Tunable invisibility cloaking by using graphene-coated nanowires
Mahin Naserpour, Carlos J. Zapata-Rodriguez, Slobodan M. Vukovic, and Milivoj R. Belic

TL;DR
This paper presents a theoretical and numerical study of tunable invisibility cloaking using graphene-coated nanowires, enabling control over scattering and resonance in the THz frequency range.
Contribution
It introduces an analytical formula for spectral window evaluation and demonstrates tunable cloaking via graphene chemical potential adjustment.
Findings
Significant reduction in scattering efficiency for thin cylinders.
Tunable resonant invisibility achieved through gate voltage control.

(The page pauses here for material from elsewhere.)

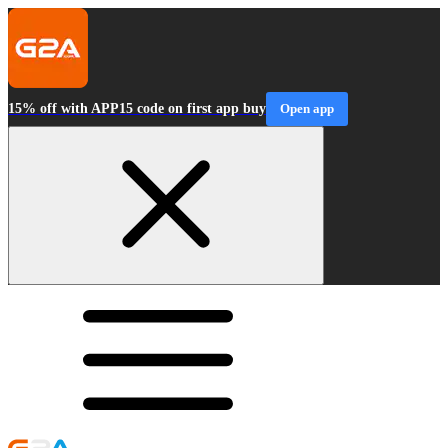
15% off with APP15 code on first app buy
Open app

Multi-frequency cloaking mechanism demonstrated with dimer coated nanowires.
Abstract
We investigate, both theoretically and numerically, a graphene-coated nano-cylinder illuminated by a plane electromagnetic wave in THz range of frequencies. We have derived an analytical formula that enables fast evaluation of the spectral window with a substantial reduction in scattering efficiency for sufficiently thin cylinder. This effect leads to tunable resonant invisibility that can be achieved via modification of graphene chemical potential monitored by the gate voltage. A multi-frequency cloaking mechanism based on dimer coated nanowires is also discussed.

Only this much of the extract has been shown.